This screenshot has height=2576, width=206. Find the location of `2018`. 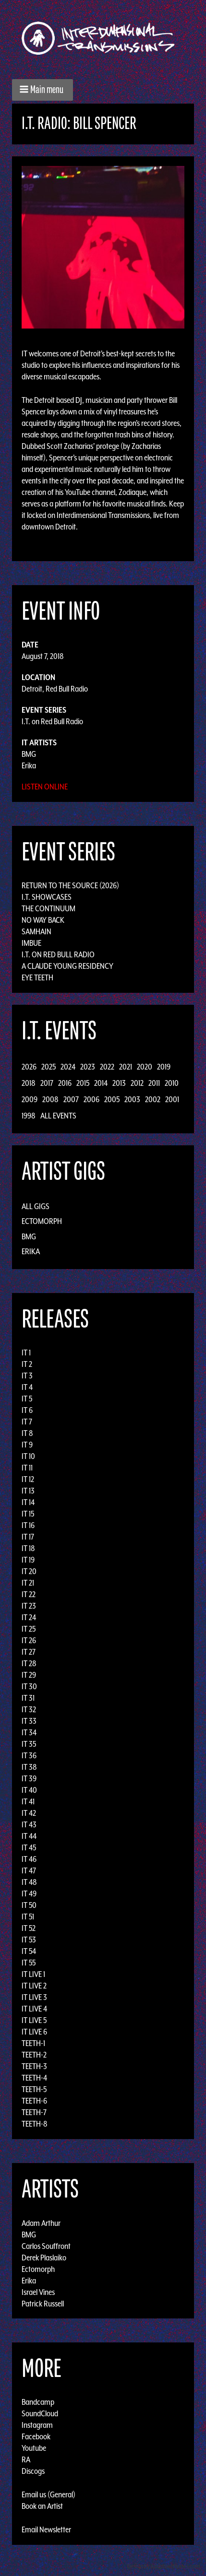

2018 is located at coordinates (29, 1083).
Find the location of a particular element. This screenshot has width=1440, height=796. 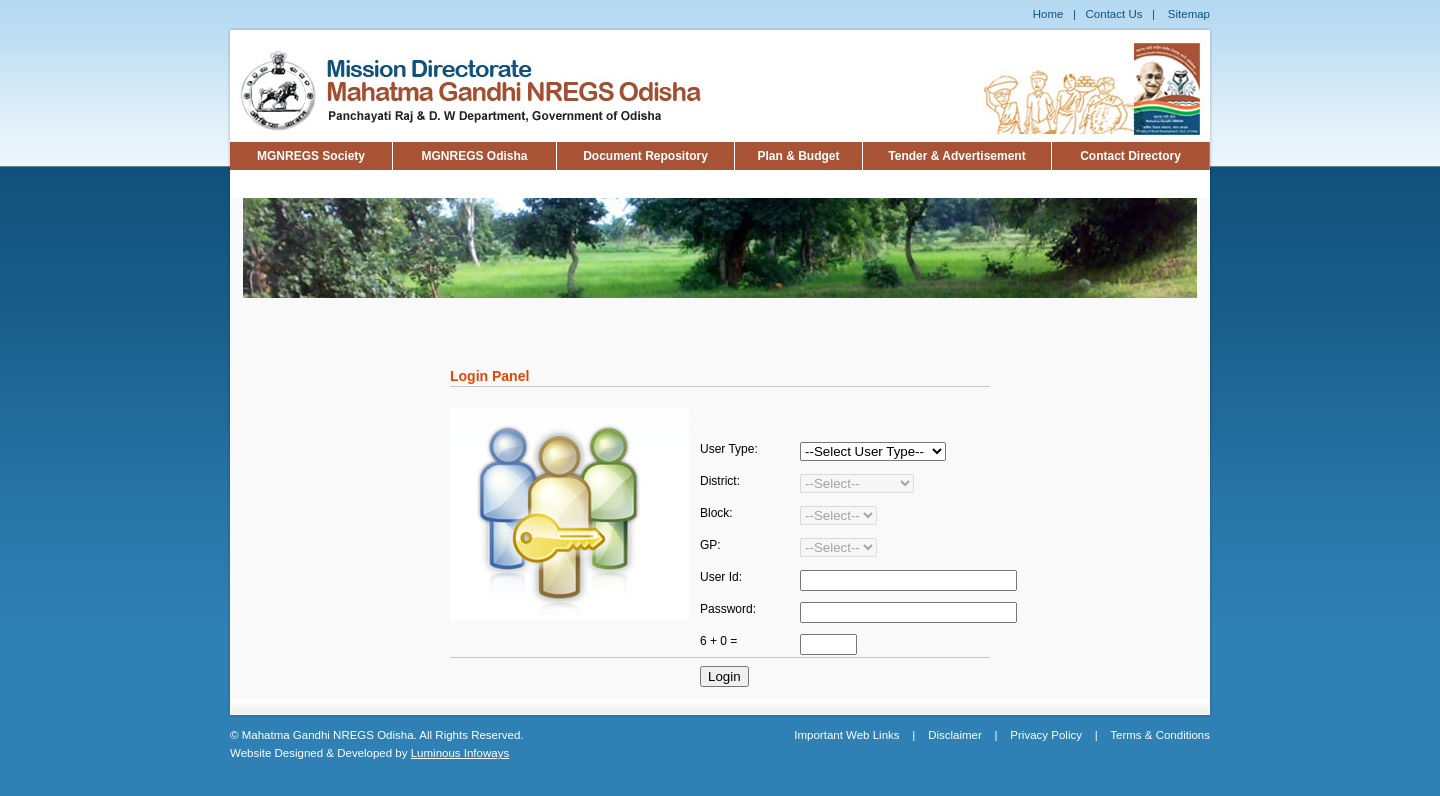

Home is located at coordinates (1048, 14).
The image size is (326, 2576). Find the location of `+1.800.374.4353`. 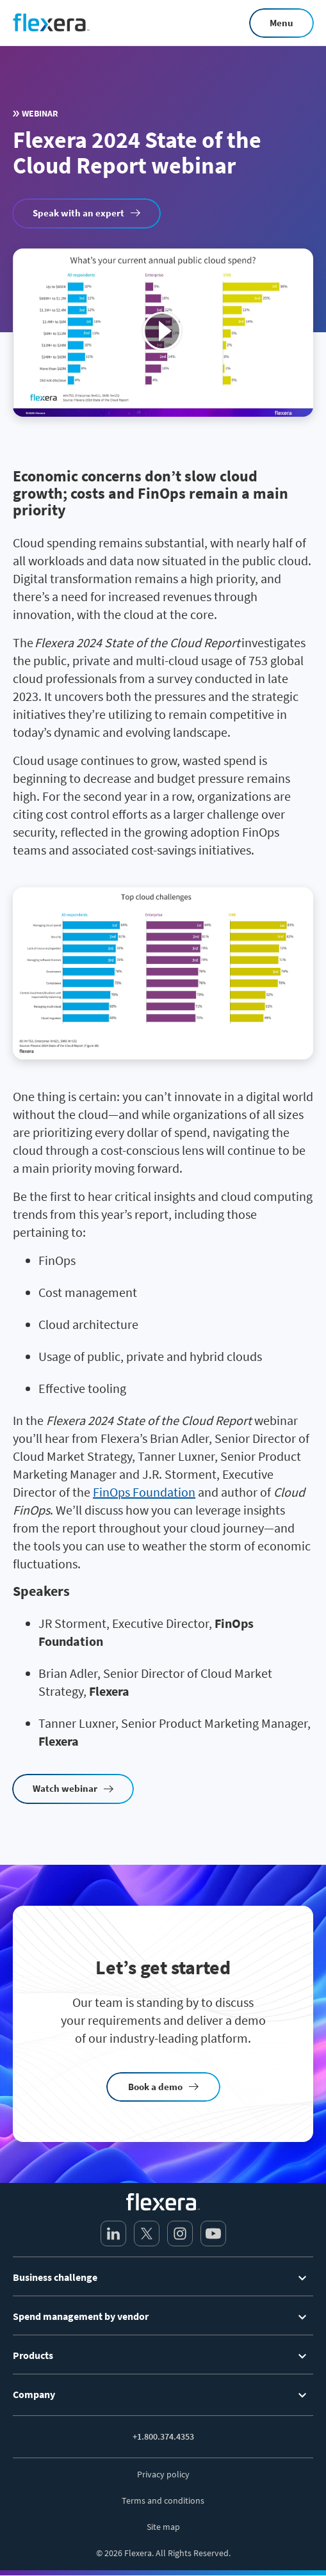

+1.800.374.4353 is located at coordinates (163, 2436).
_ _ _ _ _ _ _
EXERCISE PROMPT => Every record, from top to bottom, gets written out exactly; no picture goes into the copy.

WRITTEN SOLUTION =>
This screenshot has height=2576, width=206. Find the location of `2018`. 

2018 is located at coordinates (29, 1083).
Find the location of a particular element. This screenshot has width=1440, height=796. 

Home is located at coordinates (1048, 14).
The image size is (326, 2576). Find the location of `+1.800.374.4353`. 

+1.800.374.4353 is located at coordinates (163, 2436).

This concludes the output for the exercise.